May 13, 2011

Rearrangement Derangement

I think my compulsion to rearrange furniture is getting worse. 

Or maybe I just never had the right opportunities until now.

After all, there aren’t many ways to arrange a bedroom when the width of the room itself is precisely the length of your bed.  And two of the four walls are windows.  And the third wall is all built-in closets.  And the final wall is the door.  There are about one-and-a-half ways to arrange a room like that.  In a weird way, I miss that room.

Sometimes I miss college, too. 

Granted, my apartment now is pretty small.  It’s perfect for one person and absolutely no more.  But it’s a good shape: a big open square with the kitchen along one side, bathroom in the back.  Lots of wall space, plenty of floor space, a mountain of possibilities. 

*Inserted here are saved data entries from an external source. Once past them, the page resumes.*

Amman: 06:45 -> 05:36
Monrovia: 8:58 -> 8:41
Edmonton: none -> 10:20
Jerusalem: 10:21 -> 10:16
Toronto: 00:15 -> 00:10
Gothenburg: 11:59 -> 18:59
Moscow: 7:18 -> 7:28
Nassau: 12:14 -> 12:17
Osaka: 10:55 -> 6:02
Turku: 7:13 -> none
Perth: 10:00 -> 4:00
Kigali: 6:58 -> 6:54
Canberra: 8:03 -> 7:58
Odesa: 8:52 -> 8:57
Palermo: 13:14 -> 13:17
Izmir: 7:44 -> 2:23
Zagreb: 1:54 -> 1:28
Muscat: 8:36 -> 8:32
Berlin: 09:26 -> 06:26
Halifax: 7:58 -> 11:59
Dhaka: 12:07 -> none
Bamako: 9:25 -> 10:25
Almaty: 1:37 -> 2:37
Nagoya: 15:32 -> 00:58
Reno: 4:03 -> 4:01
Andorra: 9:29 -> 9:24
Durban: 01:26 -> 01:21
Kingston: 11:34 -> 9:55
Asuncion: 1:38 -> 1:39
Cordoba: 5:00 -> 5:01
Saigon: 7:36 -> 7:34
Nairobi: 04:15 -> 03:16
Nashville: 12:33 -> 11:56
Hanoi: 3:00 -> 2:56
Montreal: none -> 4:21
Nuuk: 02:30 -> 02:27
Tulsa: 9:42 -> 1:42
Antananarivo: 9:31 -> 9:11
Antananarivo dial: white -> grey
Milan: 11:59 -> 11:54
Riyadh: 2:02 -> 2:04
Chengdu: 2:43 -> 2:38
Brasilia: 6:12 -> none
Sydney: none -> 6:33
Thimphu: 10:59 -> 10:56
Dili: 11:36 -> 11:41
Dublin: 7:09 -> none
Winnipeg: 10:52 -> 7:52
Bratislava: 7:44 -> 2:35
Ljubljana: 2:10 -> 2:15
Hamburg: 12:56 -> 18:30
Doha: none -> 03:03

The urge hits me every few weeks or so.  I’ll get the bug to move something, just move something, for the sake of moving something.  Well, okay that’s not totally true.  I am trying to make things more efficient.  I want it to be better than it is now.  I try to utilize the space in the best possible way, combine function with Shui, maximize its potential.  So when I rearrange, the new setup is usually much better than the previous.  This is great!  This is the best it can possibly be!

But then the weeks pass, and I see it . . . I see that one thing . . . I see that old something in a new way and then it’s like little ticks on my brain tick tick tick tick and they won’t leave me alone tick tick tick tick until I just go to town on that dresser or that desk or that silly microwave situation that hasn’t been working for months.  Fix it fix it just fix it, just jonesin’ to destroy the room and pull it all back together again in a moment of frenzy and magic.

Ahhh.  Yes, that's it.  It’s the best it can possibly be!  It’s great!  Never will it be better than this! 

. . .

. .

.


Then . . .

Then  .  .  . 

That.  One.  Little.  Thing . . .

tick tick tick tick tick
fix it fix it fix it just fix it already


And then it just kind of starts all over again. 

Yes, this condition is definitely getting worse. 

Or better, depending how you look at it.